Posted by dave jr on 11/28/12 07:40 AM
I like your format of quoting articles and then commenting on them. Maybe I'm just lazy but it would be easier for me to keep a quote and commentary flow if the quote was a different color (perhaps green) as well as italicized.
It's just a suggestion, I don't want to interfere with the awesome work being done here.
btw, Another great article!
Reply from The Daily Bell
Thanks. We'll see ...
Posted by Joelg on 11/28/12 02:48 AM
As a dis-enfranchised voter in California, I can say this national election was indeed a farce, even if not legally a proven fraud. My vote for president in California was not counted, because the state of California does not count write-in candidates unless they are government approved. Some might say I wasted my vote by voting for Ron Paul, who was not a government-approved candidate. I wonder how many other votes were not counted? I guess they do not want another Ross Perot coming in and gathering 20% of the votes, so in this supposed-democracy you either vote for the State-approved choices or your vote does not count. I am not sure what type of government you call this, but it seems somewhere between the old style Eastern European communist state and a Shakespearean Midsummer Night's Dream farce.
Posted by 1776 on 11/27/12 06:46 PM
Mystery: Virginia gun violence falls as gun sales soar NOVEMBER 27, 2012 BY MARY KATHARINE HAM
Click to view link
Posted by jwhitehawke on 11/27/12 03:09 PM
Anyone who believes in the 'We the People' concept of people having individual liberty is definitly in ... 'the lunatic fringe'..

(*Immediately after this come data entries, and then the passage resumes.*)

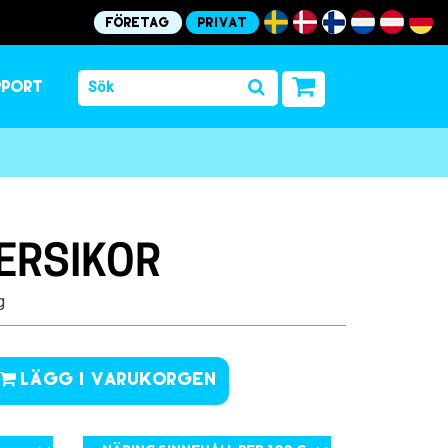
Företag
Privat
pport
ERSIKOR
g
Lägg i varukorgen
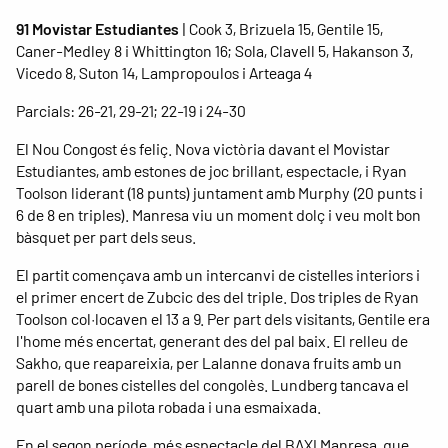
91 Movistar Estudiantes
| Cook 3, Brizuela 15, Gentile 15,
Caner-Medley 8 i Whittington 16; Sola, Clavell 5, Hakanson 3,
Vicedo 8, Suton 14, Lampropoulos i Arteaga 4
Parcials: 26-21, 29-21; 22-19 i 24-30
El Nou Congost és feliç. Nova victòria davant el Movistar
Estudiantes, amb estones de joc brillant, espectacle, i Ryan
Toolson liderant (18 punts) juntament amb Murphy (20 punts i
6 de 8 en triples). Manresa viu un moment dolç i veu molt bon
bàsquet per part dels seus.
El partit començava amb un intercanvi de cistelles interiors i
el primer encert de Zubcic des del triple. Dos triples de Ryan
Toolson col·locaven el 13 a 9. Per part dels visitants, Gentile era
l'home més encertat, generant des del pal baix. El relleu de
Sakho, que reapareixia, per Lalanne donava fruits amb un
parell de bones cistelles del congolès. Lundberg tancava el
quart amb una pilota robada i una esmaixada.
En el segon període, més espectacle del BAXI Manresa, que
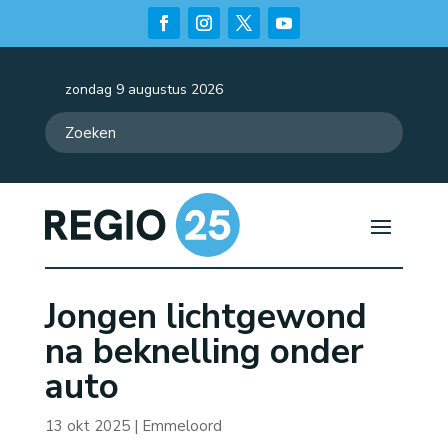
zondag 9 augustus 2026
Jongen lichtgewond
na beknelling onder
auto
13 okt 2025
|
Emmeloord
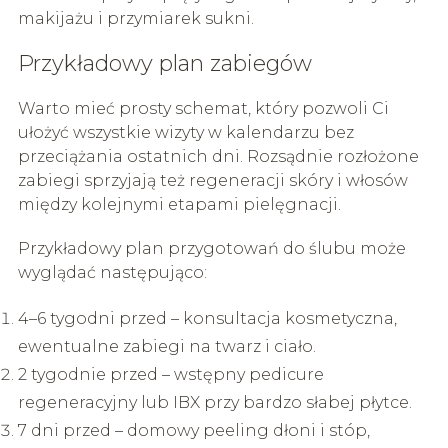
makijażu i przymiarek sukni.
Przykładowy plan zabiegów
Warto mieć prosty schemat, który pozwoli Ci
ułożyć wszystkie wizyty w kalendarzu bez
przeciążania ostatnich dni. Rozsądnie rozłożone
zabiegi sprzyjają też regeneracji skóry i włosów
między kolejnymi etapami pielęgnacji.
Przykładowy plan przygotowań do ślubu może
wyglądać następująco:
4–6 tygodni przed – konsultacja kosmetyczna,
ewentualne zabiegi na twarz i ciało.
2 tygodnie przed – wstępny pedicure
regeneracyjny lub IBX przy bardzo słabej płytce.
7 dni przed – domowy peeling dłoni i stóp,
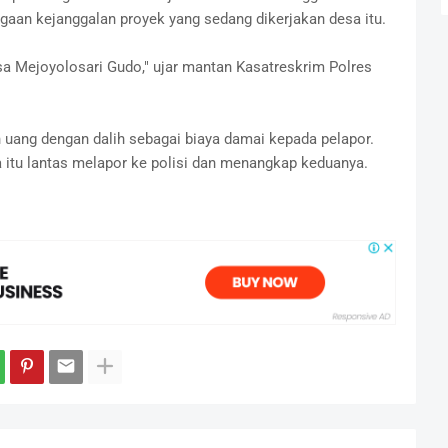
an kejanggalan proyek yang sedang dikerjakan desa itu.
sa Mejoyolosari Gudo," ujar mantan Kasatreskrim Polres
uang dengan dalih sebagai biaya damai kepada pelapor.
 itu lantas melapor ke polisi dan menangkap keduanya.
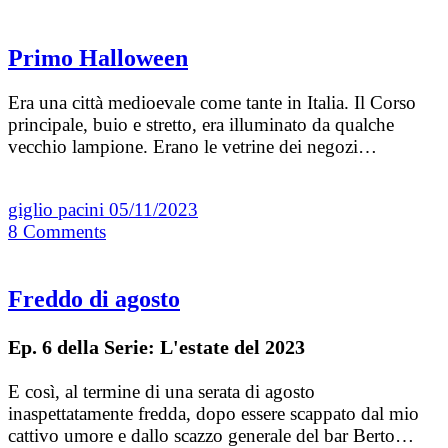
Primo Halloween
Era una città medioevale come tante in Italia. Il Corso
principale, buio e stretto, era illuminato da qualche
vecchio lampione. Erano le vetrine dei negozi…
giglio pacini
05/11/2023
8
Comments
Freddo di agosto
Ep. 6 della Serie: L'estate del 2023
E così, al termine di una serata di agosto
inaspettatamente fredda, dopo essere scappato dal mio
cattivo umore e dallo scazzo generale del bar Berto…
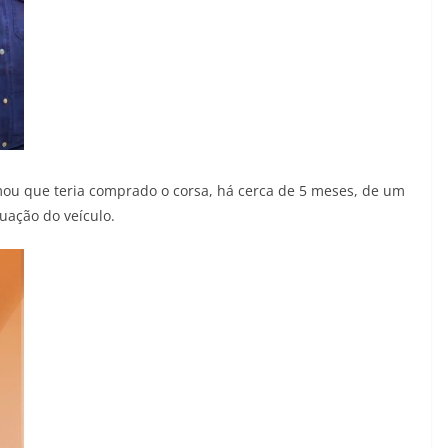
mou que teria comprado o corsa, há cerca de 5 meses, de um
uação do veículo.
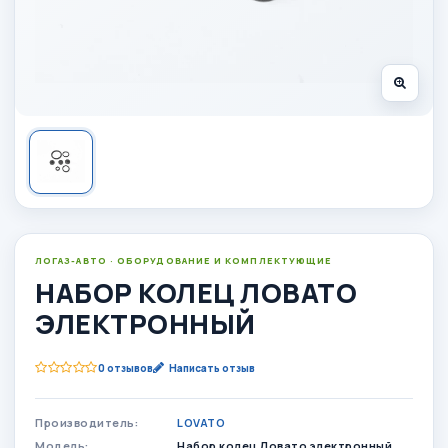
ЛОГАЗ-АВТО · ОБОРУДОВАНИЕ И КОМПЛЕКТУЮЩИЕ
НАБОР КОЛЕЦ ЛОВАТО
ЭЛЕКТРОННЫЙ
0 отзывов
Написать отзыв
Производитель:
LOVATO
Модель:
Набор колец Ловато электронный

Now 'thie following' must be better: Rick Santorum and Archbishop Dolan are just two of the men who want to tell women what they can and can't do with their bodies.
Men telling women how to live their lives is a quaint custom that is still all the rage with conservatives. If they had their way, conservatives would bring back the days of dragging women by the hair back to their caves.
Republicans only favor individual freedom from the waist up. Or better yet, Mitt Romney made clear that there would be little daylight between his foreign policy and the current president's approach. Romney didn't just strenuously agree with Obama on subjects ranging from Mubarak's ouster to Osama bin Laden's death; Obama was all too happy to point out Romney's full agreement with the president's own policies.
Constitutional definitions of individual liberty is outmoded. Time to learn that graving is all we need to know.
Posted by Bluebird on 11/27/12 02:35 PM
Daily Bell "We're trying to do our part." And you do it well.
I discovered a hilarious counter to the idea that bin Laden is dead. There is a video going around (at least on Facebook)that does a facial match to Obama and bin Laden, claiming they are the same person. I am sorry I don't have a link, but I am sure a more skilled surfer than me could find it if desired. Will bin Laden be zombied up for another go at us? Interesting times...
"Lunatic fringe", huh? I might question if Reuters fell within that definition.
Posted by Don from the Republic of Lakotah on 11/27/12 12:02 PM
"the lunatic fringe (Herman Cain, Representative Ron Paul)."
The cognitive dissonance of associating former Fed Bankster Cain with "End the Fed" Paul noted.